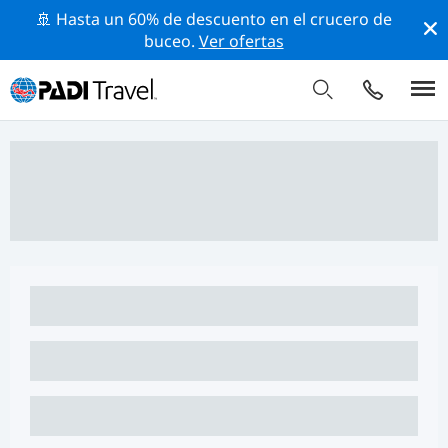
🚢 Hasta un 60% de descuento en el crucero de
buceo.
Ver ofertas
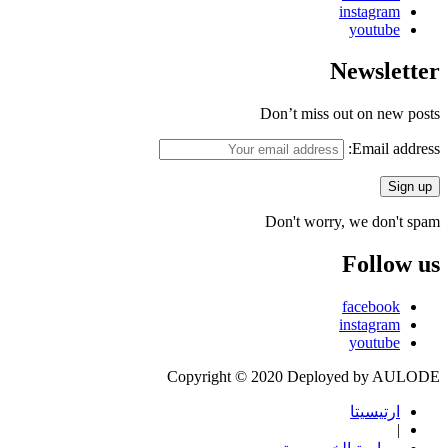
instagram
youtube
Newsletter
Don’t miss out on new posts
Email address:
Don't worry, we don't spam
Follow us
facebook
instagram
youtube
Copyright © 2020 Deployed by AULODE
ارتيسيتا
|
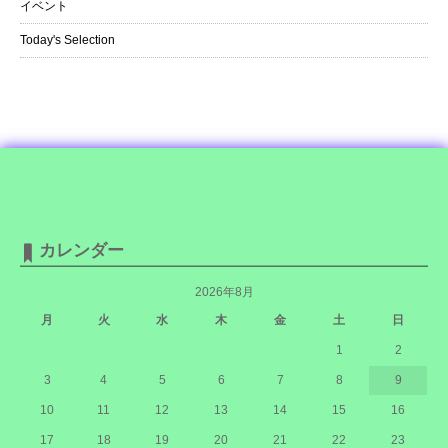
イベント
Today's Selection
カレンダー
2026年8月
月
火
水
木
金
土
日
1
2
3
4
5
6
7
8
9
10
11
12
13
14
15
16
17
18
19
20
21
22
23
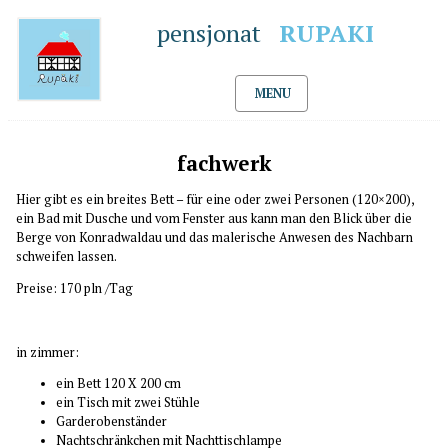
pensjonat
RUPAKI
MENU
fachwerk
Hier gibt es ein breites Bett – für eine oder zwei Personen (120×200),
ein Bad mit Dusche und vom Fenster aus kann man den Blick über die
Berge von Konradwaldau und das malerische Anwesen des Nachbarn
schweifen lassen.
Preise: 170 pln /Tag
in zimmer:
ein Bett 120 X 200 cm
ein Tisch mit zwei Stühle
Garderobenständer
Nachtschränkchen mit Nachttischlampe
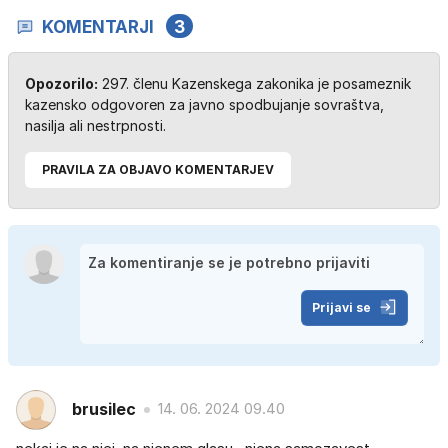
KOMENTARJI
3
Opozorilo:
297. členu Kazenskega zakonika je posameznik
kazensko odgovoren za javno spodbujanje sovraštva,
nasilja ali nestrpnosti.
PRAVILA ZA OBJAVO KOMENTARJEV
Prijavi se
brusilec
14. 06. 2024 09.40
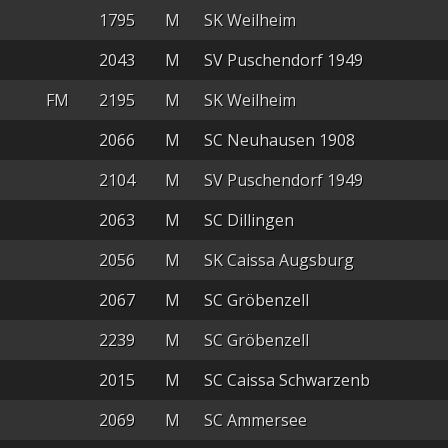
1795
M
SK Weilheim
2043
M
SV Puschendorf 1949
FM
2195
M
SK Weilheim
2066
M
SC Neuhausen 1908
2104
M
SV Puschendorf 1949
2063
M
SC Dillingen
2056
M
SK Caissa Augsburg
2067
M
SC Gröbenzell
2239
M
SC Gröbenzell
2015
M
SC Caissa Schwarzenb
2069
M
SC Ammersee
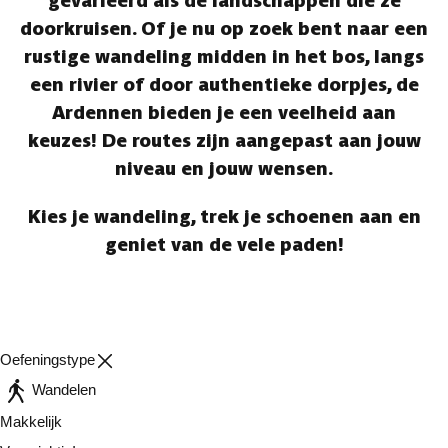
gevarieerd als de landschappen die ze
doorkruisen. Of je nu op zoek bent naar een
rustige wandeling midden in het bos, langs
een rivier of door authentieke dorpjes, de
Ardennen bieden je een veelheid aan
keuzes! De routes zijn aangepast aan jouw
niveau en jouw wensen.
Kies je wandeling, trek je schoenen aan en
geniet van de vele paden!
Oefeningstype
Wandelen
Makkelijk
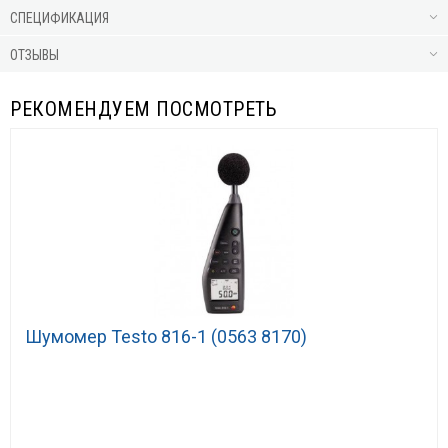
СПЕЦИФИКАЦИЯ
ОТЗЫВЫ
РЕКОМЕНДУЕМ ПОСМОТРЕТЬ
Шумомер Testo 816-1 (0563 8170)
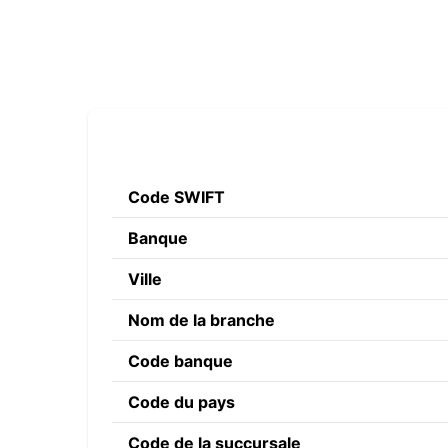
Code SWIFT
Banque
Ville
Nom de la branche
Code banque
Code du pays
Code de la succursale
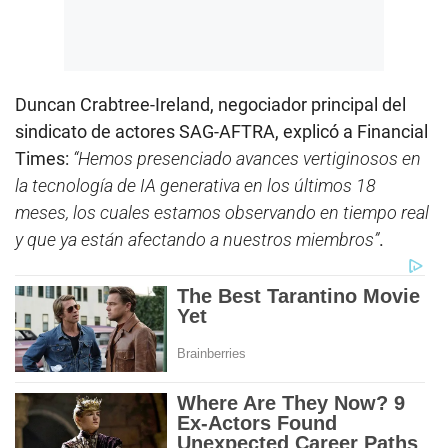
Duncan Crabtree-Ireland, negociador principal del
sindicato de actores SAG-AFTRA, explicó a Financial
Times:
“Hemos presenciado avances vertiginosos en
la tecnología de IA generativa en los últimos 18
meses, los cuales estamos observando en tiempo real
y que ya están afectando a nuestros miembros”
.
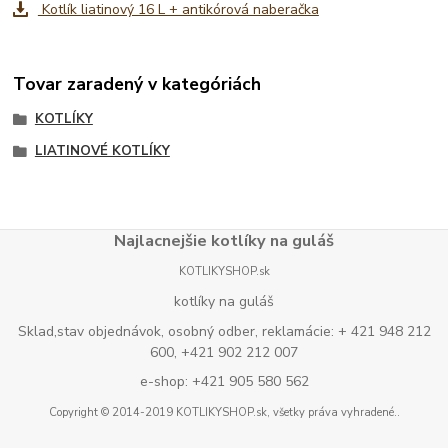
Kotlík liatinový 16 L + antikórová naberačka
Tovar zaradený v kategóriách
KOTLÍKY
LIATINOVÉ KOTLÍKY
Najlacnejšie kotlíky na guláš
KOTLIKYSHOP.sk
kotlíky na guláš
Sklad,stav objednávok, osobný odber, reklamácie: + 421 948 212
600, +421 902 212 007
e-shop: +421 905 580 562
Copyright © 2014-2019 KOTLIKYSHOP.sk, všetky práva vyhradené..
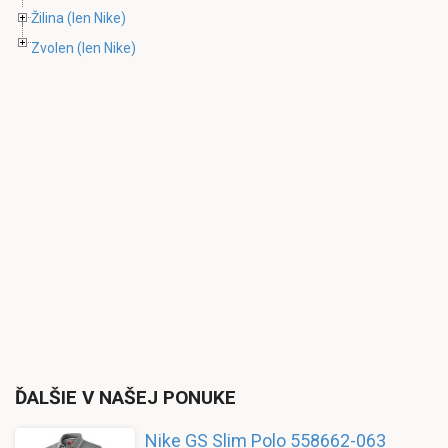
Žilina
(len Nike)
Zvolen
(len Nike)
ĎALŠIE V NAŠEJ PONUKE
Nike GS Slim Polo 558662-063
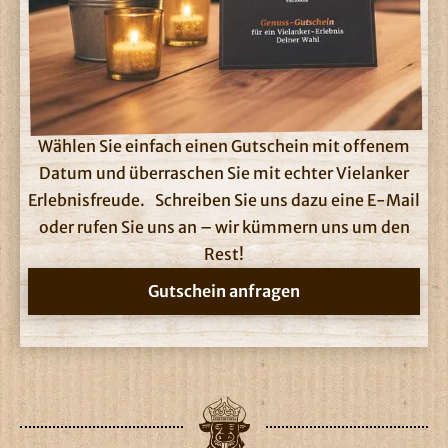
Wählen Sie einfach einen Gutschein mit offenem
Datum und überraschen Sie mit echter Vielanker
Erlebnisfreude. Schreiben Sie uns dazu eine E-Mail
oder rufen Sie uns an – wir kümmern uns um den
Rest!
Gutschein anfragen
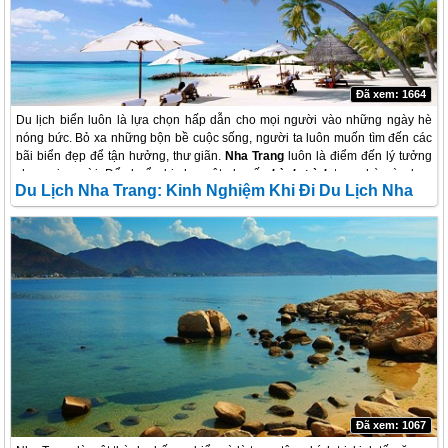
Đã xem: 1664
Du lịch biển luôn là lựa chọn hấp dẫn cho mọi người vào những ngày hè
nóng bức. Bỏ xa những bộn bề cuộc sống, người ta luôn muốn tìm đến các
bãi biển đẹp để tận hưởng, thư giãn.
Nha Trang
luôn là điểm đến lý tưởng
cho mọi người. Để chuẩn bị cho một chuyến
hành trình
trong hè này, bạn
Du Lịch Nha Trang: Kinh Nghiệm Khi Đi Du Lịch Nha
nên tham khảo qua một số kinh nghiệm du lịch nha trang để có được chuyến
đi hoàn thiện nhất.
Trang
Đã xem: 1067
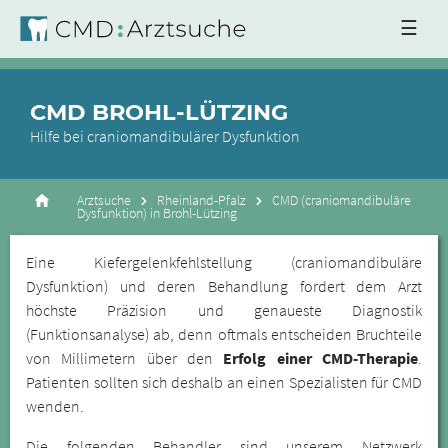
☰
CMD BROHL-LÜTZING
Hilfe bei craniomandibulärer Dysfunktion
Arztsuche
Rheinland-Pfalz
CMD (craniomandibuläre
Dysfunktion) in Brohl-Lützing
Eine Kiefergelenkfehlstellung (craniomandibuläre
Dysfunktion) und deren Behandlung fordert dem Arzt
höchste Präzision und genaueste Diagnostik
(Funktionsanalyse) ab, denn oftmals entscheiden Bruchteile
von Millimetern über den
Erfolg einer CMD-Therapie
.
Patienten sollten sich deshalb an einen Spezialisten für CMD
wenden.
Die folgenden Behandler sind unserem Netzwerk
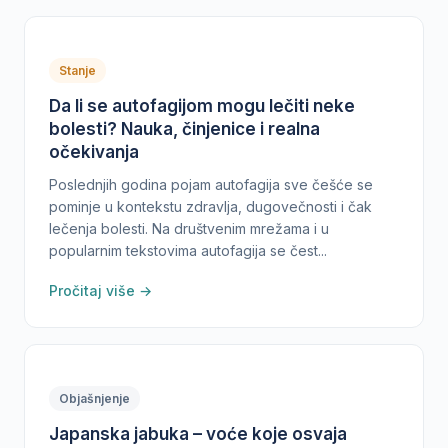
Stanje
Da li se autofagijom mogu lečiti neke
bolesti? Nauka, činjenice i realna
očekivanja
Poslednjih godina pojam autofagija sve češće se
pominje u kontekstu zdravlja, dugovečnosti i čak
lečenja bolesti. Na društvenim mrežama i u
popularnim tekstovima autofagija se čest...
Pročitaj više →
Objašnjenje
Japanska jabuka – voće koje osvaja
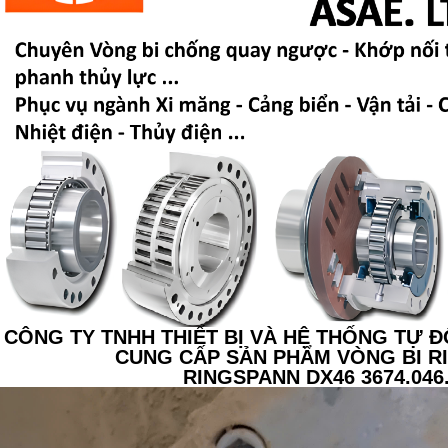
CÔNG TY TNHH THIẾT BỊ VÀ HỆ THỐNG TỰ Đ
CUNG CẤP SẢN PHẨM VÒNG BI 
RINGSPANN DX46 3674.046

***

Try it: For every line above that includes the word "Dysfunktion", return the line.

Exercise answer:
Hilfe bei craniomandibulärer Dysfunktion
Dysfunktion) in Brohl-Lützing
Dysfunktion) und deren Behandlung fordert dem Arzt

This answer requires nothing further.